━━━ DATA

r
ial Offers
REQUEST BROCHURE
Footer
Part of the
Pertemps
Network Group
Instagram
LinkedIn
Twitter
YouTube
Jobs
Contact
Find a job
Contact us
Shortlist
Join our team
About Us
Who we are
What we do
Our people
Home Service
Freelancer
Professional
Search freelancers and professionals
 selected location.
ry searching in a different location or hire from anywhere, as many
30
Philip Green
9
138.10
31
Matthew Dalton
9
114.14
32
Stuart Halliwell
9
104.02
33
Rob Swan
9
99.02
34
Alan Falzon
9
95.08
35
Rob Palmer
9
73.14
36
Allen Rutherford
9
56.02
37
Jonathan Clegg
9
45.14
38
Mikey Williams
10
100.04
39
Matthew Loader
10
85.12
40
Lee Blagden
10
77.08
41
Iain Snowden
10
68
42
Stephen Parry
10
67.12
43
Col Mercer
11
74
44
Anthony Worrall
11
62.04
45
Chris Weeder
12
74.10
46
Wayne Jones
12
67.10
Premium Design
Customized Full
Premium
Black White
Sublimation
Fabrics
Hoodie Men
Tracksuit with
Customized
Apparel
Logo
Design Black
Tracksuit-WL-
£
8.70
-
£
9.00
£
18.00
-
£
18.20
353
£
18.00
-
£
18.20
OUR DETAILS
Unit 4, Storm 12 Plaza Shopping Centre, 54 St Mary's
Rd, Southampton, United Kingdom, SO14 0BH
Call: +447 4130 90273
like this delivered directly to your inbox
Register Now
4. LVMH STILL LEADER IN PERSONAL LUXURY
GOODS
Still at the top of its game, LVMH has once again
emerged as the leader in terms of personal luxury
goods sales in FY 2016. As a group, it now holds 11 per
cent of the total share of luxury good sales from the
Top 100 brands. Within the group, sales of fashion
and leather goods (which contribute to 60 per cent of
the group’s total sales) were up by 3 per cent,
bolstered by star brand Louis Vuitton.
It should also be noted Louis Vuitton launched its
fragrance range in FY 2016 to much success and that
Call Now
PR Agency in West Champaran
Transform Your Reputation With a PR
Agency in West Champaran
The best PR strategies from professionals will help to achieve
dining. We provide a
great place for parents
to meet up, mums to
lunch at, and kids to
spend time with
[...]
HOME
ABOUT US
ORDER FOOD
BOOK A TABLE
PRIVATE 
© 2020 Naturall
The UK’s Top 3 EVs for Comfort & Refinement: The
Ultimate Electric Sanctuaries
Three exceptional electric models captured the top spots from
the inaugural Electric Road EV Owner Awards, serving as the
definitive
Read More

━━━━━━

TASK ITEM: Each line of the listing must be output once more, exactly as shown above.

PROBLEM SOLUTION:
r
ial Offers
REQUEST BROCHURE
Footer
Part of the
Pertemps
Network Group
Instagram
LinkedIn
Twitter
YouTube
Jobs
Contact
Find a job
Contact us
Shortlist
Join our team
About Us
Who we are
What we do
Our people
Home Service
Freelancer
Professional
Search freelancers and professionals
 selected location.
ry searching in a different location or hire from anywhere, as many
30
Philip Green
9
138.10
31
Matthew Dalton
9
114.14
32
Stuart Halliwell
9
104.02
33
Rob Swan
9
99.02
34
Alan Falzon
9
95.08
35
Rob Palmer
9
73.14
36
Allen Rutherford
9
56.02
37
Jonathan Clegg
9
45.14
38
Mikey Williams
10
100.04
39
Matthew Loader
10
85.12
40
Lee Blagden
10
77.08
41
Iain Snowden
10
68
42
Stephen Parry
10
67.12
43
Col Mercer
11
74
44
Anthony Worrall
11
62.04
45
Chris Weeder
12
74.10
46
Wayne Jones
12
67.10
Premium Design
Customized Full
Premium
Black White
Sublimation
Fabrics
Hoodie Men
Tracksuit with
Customized
Apparel
Logo
Design Black
Tracksuit-WL-
£
8.70
-
£
9.00
£
18.00
-
£
18.20
353
£
18.00
-
£
18.20
OUR DETAILS
Unit 4, Storm 12 Plaza Shopping Centre, 54 St Mary's
Rd, Southampton, United Kingdom, SO14 0BH
Call: +447 4130 90273
like this delivered directly to your inbox
Register Now
4. LVMH STILL LEADER IN PERSONAL LUXURY
GOODS
Still at the top of its game, LVMH has once again
emerged as the leader in terms of personal luxury
goods sales in FY 2016. As a group, it now holds 11 per
cent of the total share of luxury good sales from the
Top 100 brands. Within the group, sales of fashion
and leather goods (which contribute to 60 per cent of
the group’s total sales) were up by 3 per cent,
bolstered by star brand Louis Vuitton.
It should also be noted Louis Vuitton launched its
fragrance range in FY 2016 to much success and that
Call Now
PR Agency in West Champaran
Transform Your Reputation With a PR
Agency in West Champaran
The best PR strategies from professionals will help to achieve
dining. We provide a
great place for parents
to meet up, mums to
lunch at, and kids to
spend time with
[...]
HOME
ABOUT US
ORDER FOOD
BOOK A TABLE
PRIVATE 
© 2020 Naturall
The UK’s Top 3 EVs for Comfort & Refinement: The
Ultimate Electric Sanctuaries
Three exceptional electric models captured the top spots from
the inaugural Electric Road EV Owner Awards, serving as the
definitive
Read More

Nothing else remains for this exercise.